__TASK DETAILS__.
Copy the data that appears below exactly. Drop the pictures.

__ENTRIES SUPPLIED__.
*** Block opens ***

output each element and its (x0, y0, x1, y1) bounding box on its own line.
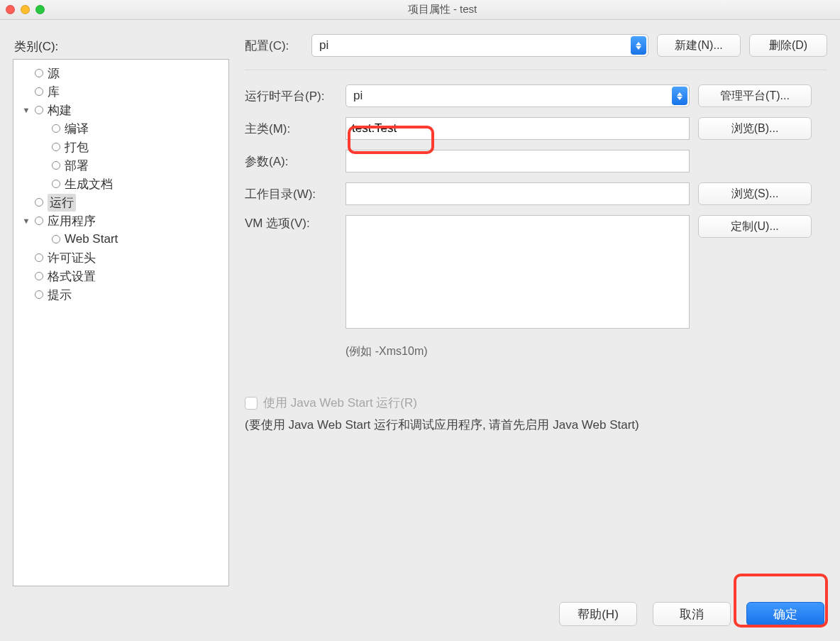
radio-icon (52, 143, 60, 151)
tree-item-label: 打包 (65, 139, 89, 155)
manage-platform-button[interactable]: 管理平台(T)... (698, 84, 812, 107)
divider (245, 70, 827, 70)
tree-item-format[interactable]: 格式设置 (19, 267, 226, 285)
new-button[interactable]: 新建(N)... (657, 34, 741, 57)
webstart-checkbox-row: 使用 Java Web Start 运行(R) (245, 395, 827, 411)
radio-icon (35, 272, 43, 280)
tree-item-gendoc[interactable]: 生成文档 (36, 175, 226, 193)
radio-icon (35, 290, 43, 299)
webstart-note: (要使用 Java Web Start 运行和调试应用程序, 请首先启用 Jav… (245, 417, 827, 433)
tree-item-build[interactable]: ▼构建 (19, 101, 226, 119)
args-label: 参数(A): (245, 153, 337, 170)
radio-icon (35, 106, 43, 114)
categories-label: 类别(C): (14, 38, 229, 55)
workdir-label: 工作目录(W): (245, 186, 337, 202)
tree-item-package[interactable]: 打包 (36, 138, 226, 156)
tree-item-label: Web Start (65, 232, 118, 246)
tree-item-deploy[interactable]: 部署 (36, 156, 226, 175)
window-controls (6, 5, 45, 14)
radio-icon (52, 124, 60, 133)
workdir-input[interactable] (346, 182, 690, 205)
tree-item-label: 运行 (48, 194, 76, 212)
categories-tree[interactable]: 源 库 ▼构建 编译 打包 部署 生成文档 运行 ▼应用程序 Web Start (13, 59, 229, 586)
close-window-icon[interactable] (6, 5, 15, 14)
radio-icon (35, 69, 43, 77)
delete-button[interactable]: 删除(D) (749, 34, 827, 57)
runtime-select[interactable]: pi (346, 84, 690, 107)
webstart-checkbox-label: 使用 Java Web Start 运行(R) (263, 395, 417, 411)
zoom-window-icon[interactable] (35, 5, 45, 14)
tree-item-label: 部署 (65, 158, 89, 174)
dialog-footer: 帮助(H) 取消 确定 (0, 595, 840, 640)
chevron-down-icon[interactable]: ▼ (22, 106, 31, 114)
tree-item-source[interactable]: 源 (19, 64, 226, 82)
help-button[interactable]: 帮助(H) (559, 602, 637, 626)
titlebar: 项目属性 - test (0, 0, 840, 20)
radio-icon (35, 253, 43, 262)
tree-item-library[interactable]: 库 (19, 82, 226, 101)
radio-icon (52, 235, 60, 243)
tree-item-label: 源 (48, 65, 60, 82)
runtime-label: 运行时平台(P): (245, 88, 337, 104)
select-arrows-icon (672, 87, 687, 105)
radio-icon (35, 198, 43, 207)
vm-label: VM 选项(V): (245, 215, 337, 231)
radio-icon (35, 87, 43, 96)
webstart-checkbox (245, 397, 258, 410)
runtime-value: pi (353, 89, 363, 103)
tree-item-compile[interactable]: 编译 (36, 119, 226, 138)
vm-options-input[interactable] (346, 215, 690, 329)
radio-icon (35, 217, 43, 225)
tree-item-license[interactable]: 许可证头 (19, 248, 226, 267)
tree-item-label: 格式设置 (48, 268, 96, 285)
customize-button[interactable]: 定制(U)... (698, 215, 812, 238)
tree-item-label: 构建 (48, 102, 72, 119)
radio-icon (52, 161, 60, 170)
tree-item-label: 编译 (65, 121, 89, 137)
config-value: pi (319, 38, 328, 53)
browse-main-class-button[interactable]: 浏览(B)... (698, 117, 812, 140)
chevron-down-icon[interactable]: ▼ (22, 217, 31, 225)
radio-icon (52, 180, 60, 188)
config-label: 配置(C): (245, 38, 303, 54)
cancel-button[interactable]: 取消 (653, 602, 731, 626)
tree-item-app[interactable]: ▼应用程序 (19, 212, 226, 230)
tree-item-label: 生成文档 (65, 176, 113, 192)
select-arrows-icon (631, 36, 646, 55)
tree-item-webstart[interactable]: Web Start (36, 230, 226, 248)
tree-item-label: 库 (48, 84, 60, 100)
tree-item-run[interactable]: 运行 (19, 193, 226, 212)
minimize-window-icon[interactable] (21, 5, 30, 14)
ok-button[interactable]: 确定 (746, 602, 824, 626)
tree-item-label: 许可证头 (48, 250, 96, 266)
args-input[interactable] (346, 150, 690, 172)
config-select[interactable]: pi (311, 34, 648, 57)
main-class-input[interactable] (346, 117, 690, 140)
browse-workdir-button[interactable]: 浏览(S)... (698, 182, 812, 205)
tree-item-hints[interactable]: 提示 (19, 285, 226, 304)
window-title: 项目属性 - test (50, 3, 834, 16)
main-class-label: 主类(M): (245, 121, 337, 137)
tree-item-label: 提示 (48, 287, 72, 303)
vm-hint: (例如 -Xms10m) (346, 344, 827, 359)
tree-item-label: 应用程序 (48, 213, 96, 229)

*** Block closes ***

__SOLUTION BELOW__.
output each element and its (x0, y0, x1, y1) bounding box on its own line.
radio-icon (52, 143, 60, 151)
tree-item-label: 打包 (65, 139, 89, 155)
manage-platform-button[interactable]: 管理平台(T)... (698, 84, 812, 107)
divider (245, 70, 827, 70)
tree-item-format[interactable]: 格式设置 (19, 267, 226, 285)
new-button[interactable]: 新建(N)... (657, 34, 741, 57)
webstart-checkbox-row: 使用 Java Web Start 运行(R) (245, 395, 827, 411)
radio-icon (35, 272, 43, 280)
tree-item-gendoc[interactable]: 生成文档 (36, 175, 226, 193)
radio-icon (35, 290, 43, 299)
webstart-note: (要使用 Java Web Start 运行和调试应用程序, 请首先启用 Jav… (245, 417, 827, 433)
tree-item-build[interactable]: ▼构建 (19, 101, 226, 119)
args-label: 参数(A): (245, 153, 337, 170)
radio-icon (35, 106, 43, 114)
categories-label: 类别(C): (14, 38, 229, 55)
workdir-label: 工作目录(W): (245, 186, 337, 202)
tree-item-package[interactable]: 打包 (36, 138, 226, 156)
tree-item-label: Web Start (65, 232, 118, 246)
tree-item-deploy[interactable]: 部署 (36, 156, 226, 175)
window-controls (6, 5, 45, 14)
radio-icon (52, 124, 60, 133)
workdir-input[interactable] (346, 182, 690, 205)
tree-item-label: 运行 (48, 194, 76, 212)
categories-tree[interactable]: 源 库 ▼构建 编译 打包 部署 生成文档 运行 ▼应用程序 Web Start (13, 59, 229, 586)
close-window-icon[interactable] (6, 5, 15, 14)
radio-icon (35, 69, 43, 77)
delete-button[interactable]: 删除(D) (749, 34, 827, 57)
runtime-select[interactable]: pi (346, 84, 690, 107)
webstart-checkbox-label: 使用 Java Web Start 运行(R) (263, 395, 417, 411)
zoom-window-icon[interactable] (35, 5, 45, 14)
tree-item-label: 部署 (65, 158, 89, 174)
dialog-footer: 帮助(H) 取消 确定 (0, 595, 840, 640)
chevron-down-icon[interactable]: ▼ (22, 106, 31, 114)
tree-item-source[interactable]: 源 (19, 64, 226, 82)
help-button[interactable]: 帮助(H) (559, 602, 637, 626)
titlebar: 项目属性 - test (0, 0, 840, 20)
radio-icon (35, 253, 43, 262)
tree-item-library[interactable]: 库 (19, 82, 226, 101)
radio-icon (52, 235, 60, 243)
tree-item-label: 源 (48, 65, 60, 82)
runtime-label: 运行时平台(P): (245, 88, 337, 104)
select-arrows-icon (672, 87, 687, 105)
radio-icon (35, 198, 43, 207)
vm-label: VM 选项(V): (245, 215, 337, 231)
radio-icon (35, 87, 43, 96)
webstart-checkbox (245, 397, 258, 410)
runtime-value: pi (353, 89, 363, 103)
tree-item-compile[interactable]: 编译 (36, 119, 226, 138)
vm-options-input[interactable] (346, 215, 690, 329)
radio-icon (35, 217, 43, 225)
tree-item-license[interactable]: 许可证头 (19, 248, 226, 267)
tree-item-label: 格式设置 (48, 268, 96, 285)
customize-button[interactable]: 定制(U)... (698, 215, 812, 238)
tree-item-label: 构建 (48, 102, 72, 119)
radio-icon (52, 161, 60, 170)
tree-item-label: 编译 (65, 121, 89, 137)
config-value: pi (319, 38, 328, 53)
browse-main-class-button[interactable]: 浏览(B)... (698, 117, 812, 140)
chevron-down-icon[interactable]: ▼ (22, 217, 31, 225)
radio-icon (52, 180, 60, 188)
config-label: 配置(C): (245, 38, 303, 54)
cancel-button[interactable]: 取消 (653, 602, 731, 626)
tree-item-app[interactable]: ▼应用程序 (19, 212, 226, 230)
tree-item-label: 生成文档 (65, 176, 113, 192)
select-arrows-icon (631, 36, 646, 55)
tree-item-webstart[interactable]: Web Start (36, 230, 226, 248)
tree-item-label: 库 (48, 84, 60, 100)
tree-item-run[interactable]: 运行 (19, 193, 226, 212)
minimize-window-icon[interactable] (21, 5, 30, 14)
ok-button[interactable]: 确定 (746, 602, 824, 626)
tree-item-label: 许可证头 (48, 250, 96, 266)
args-input[interactable] (346, 150, 690, 172)
config-select[interactable]: pi (311, 34, 648, 57)
main-class-input[interactable] (346, 117, 690, 140)
browse-workdir-button[interactable]: 浏览(S)... (698, 182, 812, 205)
tree-item-hints[interactable]: 提示 (19, 285, 226, 304)
window-title: 项目属性 - test (50, 3, 834, 16)
main-class-label: 主类(M): (245, 121, 337, 137)
tree-item-label: 提示 (48, 287, 72, 303)
vm-hint: (例如 -Xms10m) (346, 344, 827, 359)
tree-item-label: 应用程序 (48, 213, 96, 229)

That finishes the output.